Uni High School will be getting a huge makeover thanks to a donation from an anonymous donor. $1.25 million came from a family which really wants to see changes happen, right away.
Even though the donation came as a surprise, the school has had plans in the works for quite some time.
This chemistry teacher has been at Uni for 20-years. For the first time, his classroom tables are turning.
"Well, it's been exactly the same since 1961, so it's about time for a little bit of a change."
A change he's ready to embrace. He's already marked up his classroom to get ready for the revamp. The vision includes a space to accommodate learning materials of all shapes and sizes.
"We've talked about what we might call a matter maker space, where we're working with materials all the way from the atomic scale up through large scale materials."
Even though the chemistry program is just part of the more than $1 million plan, the school's got solid ideas of how to divvy up the rest. Uni has been preparing for the possibility of a large donation for a while.
"This was something that was in the making and we were able to show that we have something to support that magnitude of a gift."
The decision of who and what all the money will go toward won't be made just by the people in charge. The school is turning to parents and, of course, students for input. They say the students will be very involved in the process.
"One thing I've learned is, if you want to have some good ideas come to the table, go ask our students and they always have an opinion."
Despite the preparations Uni made in the event of this type of donation, leaders are very much in shock at the sudden scope of generosity.

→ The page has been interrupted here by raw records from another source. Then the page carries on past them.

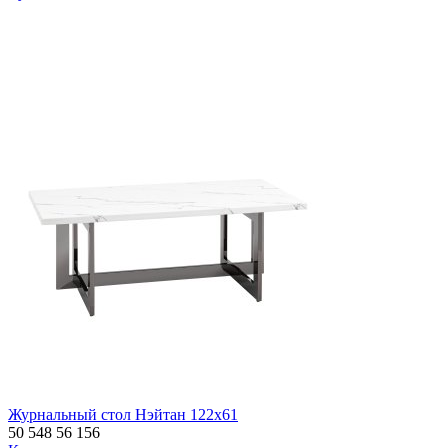
Журнальный стол Нэйтан 122х61
50 548
56 156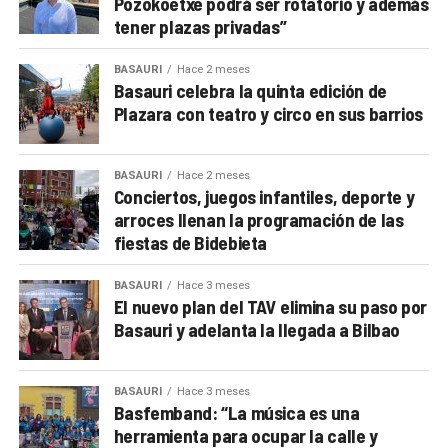
Pozokoetxe podrá ser rotatorio y además
tener plazas privadas”
BASAURI
Hace 2 meses
Basauri celebra la quinta edición de
Plazara con teatro y circo en sus barrios
BASAURI
Hace 2 meses
Conciertos, juegos infantiles, deporte y
arroces llenan la programación de las
fiestas de Bidebieta
BASAURI
Hace 3 meses
El nuevo plan del TAV elimina su paso por
Basauri y adelanta la llegada a Bilbao
BASAURI
Hace 3 meses
Basfemband: “La música es una
herramienta para ocupar la calle y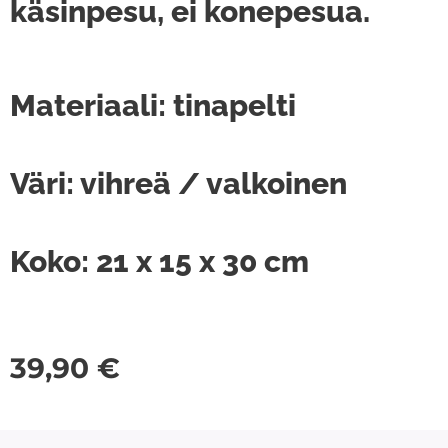
käsinpesu, ei konepesua.
Materiaali: tinapelti
Väri: vihreä / valkoinen
Koko: 21 x 15 x 30 cm
39,90
€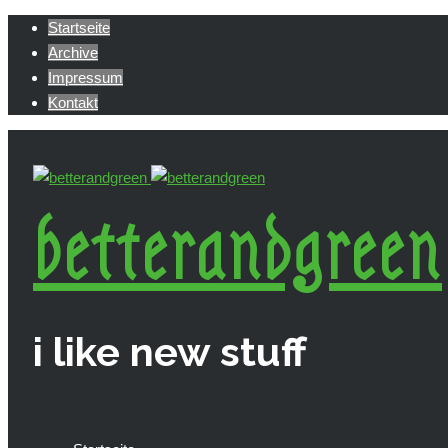
Startseite
Archive
Impressum
Kontakt
betterandgreen
i like new stuff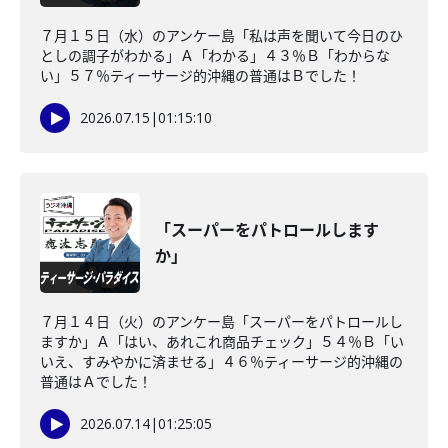
７月１５日（水）のアンケー島「私は声を聞いて今日のひ
としの調子がわかる」Ａ「わかる」４３％Ｂ「わからな
い」５７％ティーサージ的沖縄の普通はＢでした！
2026.07.15
|
01:15:10
「スーパーをパトロールします
か」
７月１４日（火）のアンケー島「スーパーをパトロールし
ますか」Ａ「はい、あれこれ商品チェック」５４％Ｂ「い
いえ、すみやかに済ませる」４６％ティーサージ的沖縄の
普通はＡでした！
2026.07.14
|
01:25:05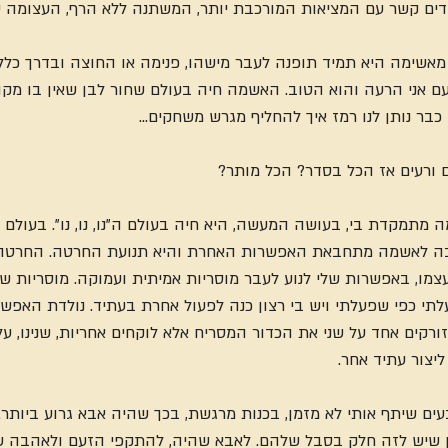
דים קשר עם המציאות המורכבת יותר, המשתנה ללא הרף, העצומה י
מאשימה היא תמיד תופנה לעבר מישהו, פנימה או החוצה ובדרך כלל ה
ם אני הרעה והוא הטוב. האשמה חיה בעולם שחור לבן שאין בו מקו
בר נותן לנו רמז איך להחליף מגרש משחקים...
ם ורעים אז הכל בסדר? הכל מותר?
 מתמקדת בי, בעושה המעשה, היא חיה בעולם ה"נו, נו, נו". בעולם 
ה לאשמה מתחבאת האפשרות האחרת והיא תנועת החרטה. החרטה
, באפשרות שלי לנוע לעבר מוסריות אמיתית ועמוקה. מוסריות שבה
לתי כפי שפעלתי ויש בי רצון כנה לפעול אחרת בעתיד. נולדת האפש
רקים אחד על שני את הכדור המסריח אלא לוקחים אחריות, שנינו, על
ליצור עתיד אחר.
ים שיתף אותי לא מזמן, בכנות מרגשת, בכך שהיה אבא גרוע ביותר. 
ן שיש לזה חלק בסבל שלהם. לאבא שהיה, להתקפי הזעם ולאהבה של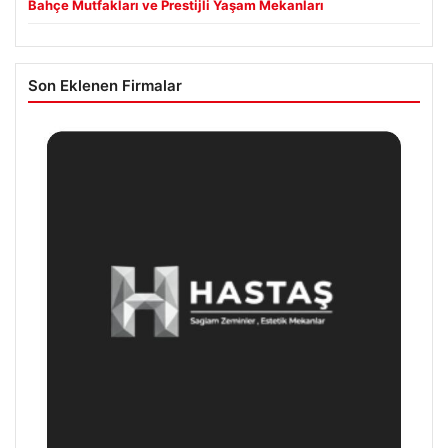
Bahçe Mutfakları ve Prestijli Yaşam Mekanları
Son Eklenen Firmalar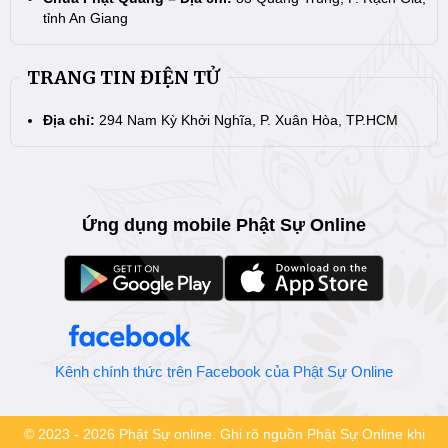
tỉnh An Giang
TRANG TIN ĐIỆN TỬ
Địa chỉ:
294 Nam Kỳ Khởi Nghĩa, P. Xuân Hòa, TP.HCM
Ứng dụng mobile Phật Sự Online
Kênh chính thức trên Facebook của Phật Sự Online
© 2023 - 2026 Phật Sự online. Ghi rõ nguồn Phật Sự Online khi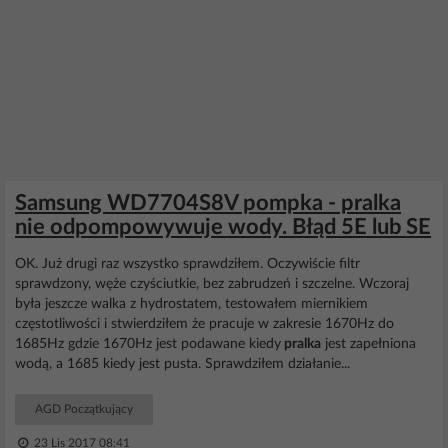
Samsung WD7704S8V pompka - pralka
nie odpompowywuje wody. Błąd 5E lub SE
OK. Już drugi raz wszystko sprawdziłem. Oczywiście filtr
sprawdzony, węże czyściutkie, bez zabrudzeń i szczelne. Wczoraj
była jeszcze walka z hydrostatem, testowałem miernikiem
częstotliwości i stwierdziłem że pracuje w zakresie 1670Hz do
1685Hz gdzie 1670Hz jest podawane kiedy
pralka
jest zapełniona
wodą, a 1685 kiedy jest pusta. Sprawdziłem działanie...
AGD Początkujący
23 Lis 2017 08:41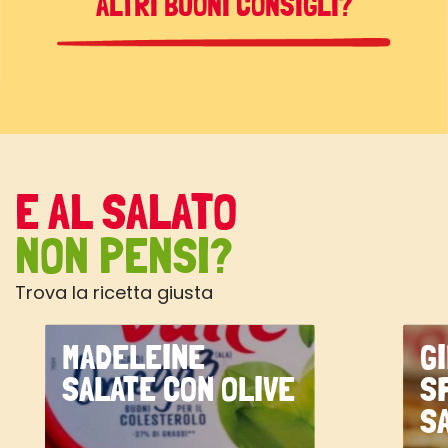
ALTRI BUONI CONSIGLI?
E AL SALATO
NON PENSI?
Trova la ricetta giusta
MADELEINE
G
SALATE CON OLIVE
S
S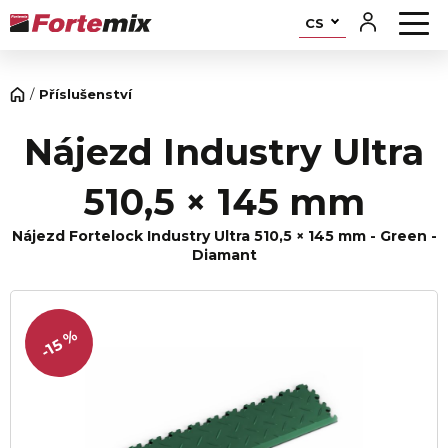
CS
Příslušenství
Nájezd Industry Ultra
510,5 × 145 mm
Nájezd Fortelock Industry Ultra 510,5 × 145 mm - Green -
Diamant
-15 %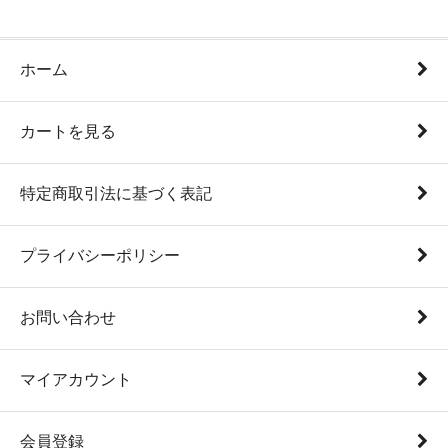
ホーム
カートを見る
特定商取引法に基づく表記
プライバシーポリシー
お問い合わせ
マイアカウント
会員登録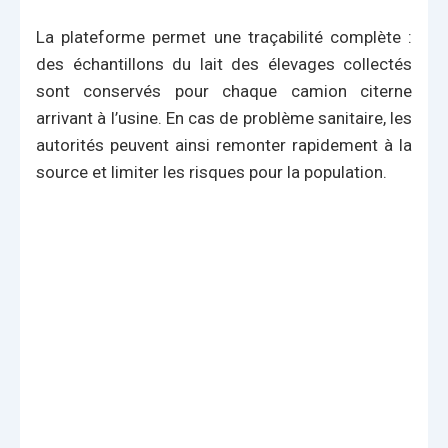
La plateforme permet une traçabilité complète :
des échantillons du lait des élevages collectés
sont conservés pour chaque camion citerne
arrivant à l’usine. En cas de problème sanitaire, les
autorités peuvent ainsi remonter rapidement à la
source et limiter les risques pour la population.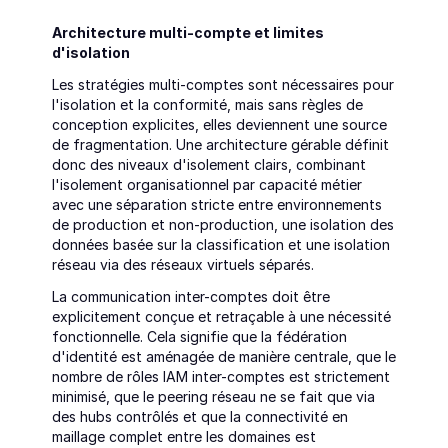
Architecture multi-compte et limites 
d'isolation
Les stratégies multi-comptes sont nécessaires pour 
l'isolation et la conformité, mais sans règles de 
conception explicites, elles deviennent une source 
de fragmentation. Une architecture gérable définit 
donc des niveaux d'isolement clairs, combinant 
l'isolement organisationnel par capacité métier 
avec une séparation stricte entre environnements 
de production et non-production, une isolation des 
données basée sur la classification et une isolation 
réseau via des réseaux virtuels séparés.
La communication inter-comptes doit être 
explicitement conçue et retraçable à une nécessité 
fonctionnelle. Cela signifie que la fédération 
d'identité est aménagée de manière centrale, que le 
nombre de rôles IAM inter-comptes est strictement 
minimisé, que le peering réseau ne se fait que via 
des hubs contrôlés et que la connectivité en 
maillage complet entre les domaines est 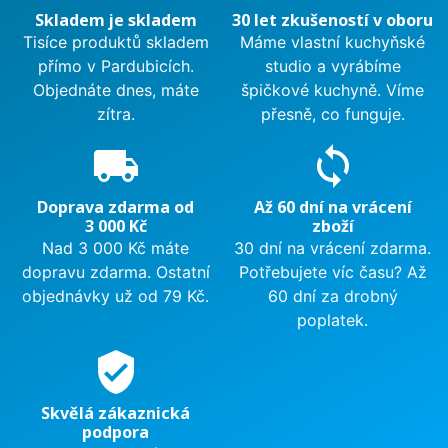
Skladem je skladem
30 let zkušeností v oboru
Tisíce produktů skladem
Máme vlastní kuchyňské
přímo v Pardubicích.
studio a vyrábíme
Objednáte dnes, máte
špičkové kuchyně. Víme
zítra.
přesně, co funguje.
local_shipping
sync
Doprava zdarma od
Až 60 dní na vrácení
3 000 Kč
zboží
Nad 3 000 Kč máte
30 dní na vrácení zdarma.
dopravu zdarma. Ostatní
Potřebujete víc času? Až
objednávky už od 79 Kč.
60 dní za drobný
poplatek.
verified_user
Skvělá zákaznická
podpora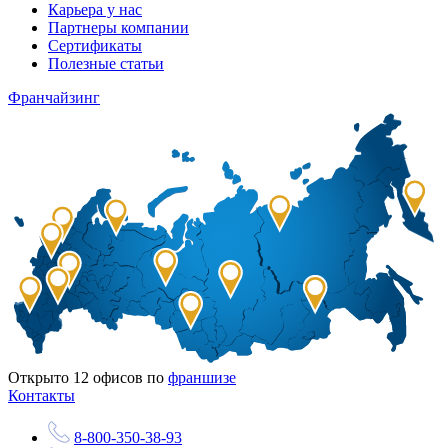
Карьера у нас
Партнеры компании
Сертификаты
Полезные статьи
Франчайзинг
Открыто
12
офисов по
франшизе
Контакты
8-800-350-38-93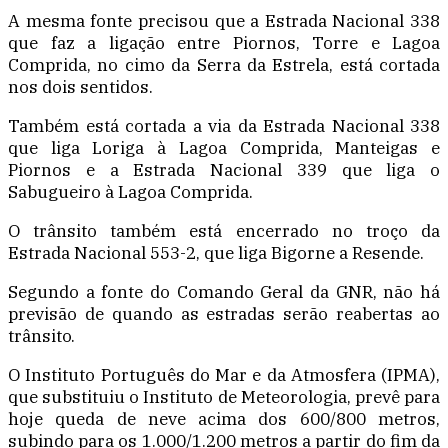
A mesma fonte precisou que a Estrada Nacional 338
que faz a ligação entre Piornos, Torre e Lagoa
Comprida, no cimo da Serra da Estrela, está cortada
nos dois sentidos.
Também está cortada a via da Estrada Nacional 338
que liga Loriga à Lagoa Comprida, Manteigas e
Piornos e a Estrada Nacional 339 que liga o
Sabugueiro à Lagoa Comprida.
O trânsito também está encerrado no troço da
Estrada Nacional 553-2, que liga Bigorne a Resende.
Segundo a fonte do Comando Geral da GNR, não há
previsão de quando as estradas serão reabertas ao
trânsito.
O Instituto Português do Mar e da Atmosfera (IPMA),
que substituiu o Instituto de Meteorologia, prevê para
hoje queda de neve acima dos 600/800 metros,
subindo para os 1.000/1.200 metros a partir do fim da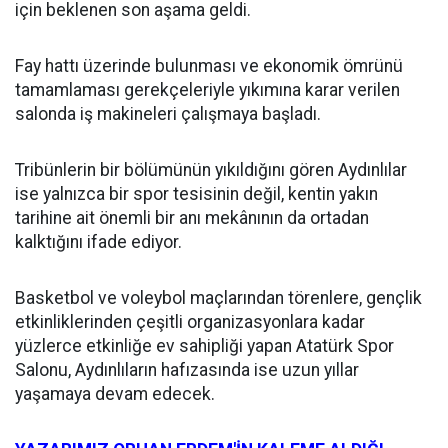
için beklenen son aşama geldi.
Fay hattı üzerinde bulunması ve ekonomik ömrünü
tamamlaması gerekçeleriyle yıkımına karar verilen
salonda iş makineleri çalışmaya başladı.
Tribünlerin bir bölümünün yıkıldığını gören Aydınlılar
ise yalnızca bir spor tesisinin değil, kentin yakın
tarihine ait önemli bir anı mekânının da ortadan
kalktığını ifade ediyor.
Basketbol ve voleybol maçlarından törenlere, gençlik
etkinliklerinden çeşitli organizasyonlara kadar
yüzlerce etkinliğe ev sahipliği yapan Atatürk Spor
Salonu, Aydınlıların hafızasında ise uzun yıllar
yaşamaya devam edecek.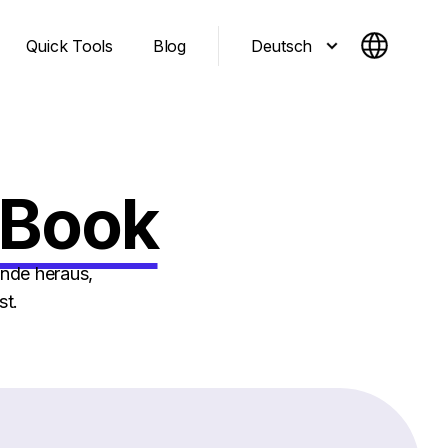
Deutsch
Quick Tools
Blog
yBook
inde heraus,
st.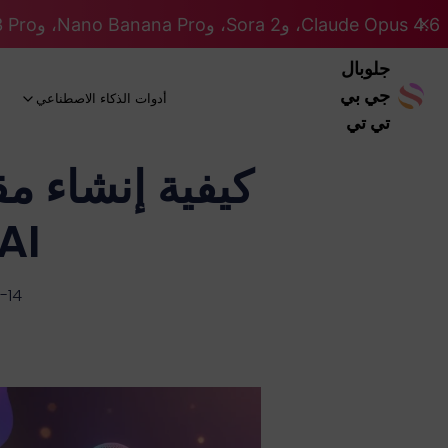
Claude Opus 4.6، وSora 2، وNano Banana Pro، وGemini 3 Pro، وGPT 5.2 GPT 5.2... كلها على نظام Pro. 46% OFF
جلوبال
جي بي
أدوات الذكاء الاصطناعي
تي تي
AI: الدليل النهائي لعام 26
-14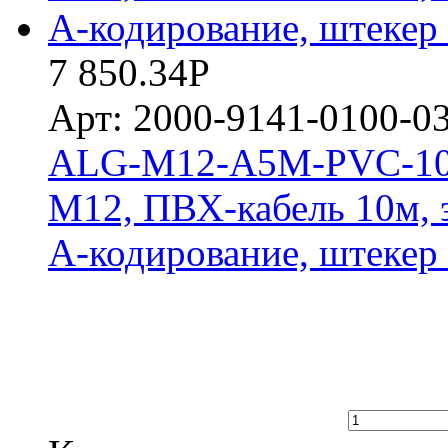
7 850.34
Р
Арт: 2000-9141-0100-0
ALG-M12-A5M-PVC-10M
M12, ПВХ-кабель 10м, 
A-кодирование, штекер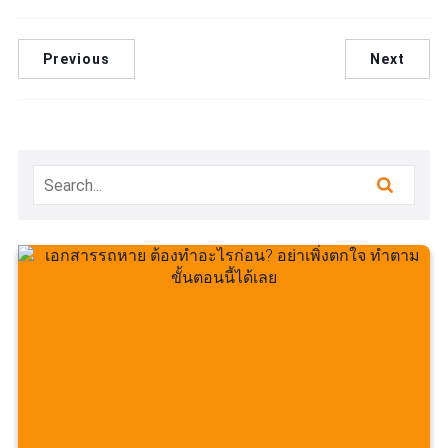
Previous
Next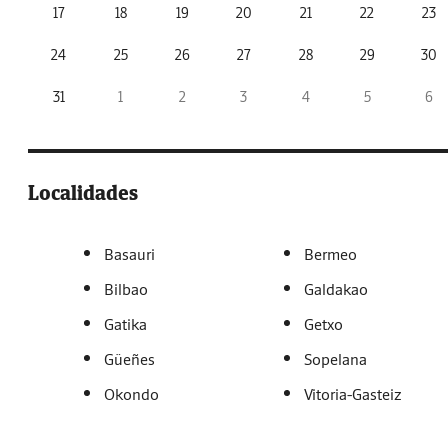
17
18
19
20
21
22
23
24
25
26
27
28
29
30
31
1
2
3
4
5
6
Localidades
Basauri
Bermeo
Bilbao
Galdakao
Gatika
Getxo
Güeñes
Sopelana
Okondo
Vitoria-Gasteiz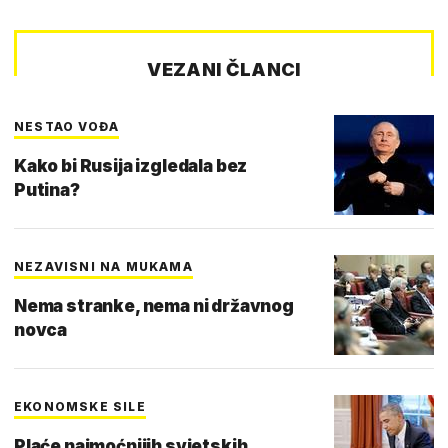
VEZANI ČLANCI
NESTAO VOĐA
Kako bi Rusija izgledala bez
Putina?
NEZAVISNI NA MUKAMA
Nema stranke, nema ni državnog
novca
EKONOMSKE SILE
Plaće najmoćnijih svjetskih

"We're still just kind of in the stage where we're pinching ourselves that this is really going to happen and come true. I think teachers are starting to make plans about how they would be able to improve their teaching, their courses."
The school wants to be a model for other aged buildings around the state, since there are many. The goal is to show it's possible to renovate without having to knock it down and restart from the ground up.
The money will be distributed over five years. Since the family said it wants to see immediate changes, the school is getting started quickly.
They hope to get most of the improvements done within the first three years. Along with the chemistry program, redoing and modernizing classroom set-ups is another goal.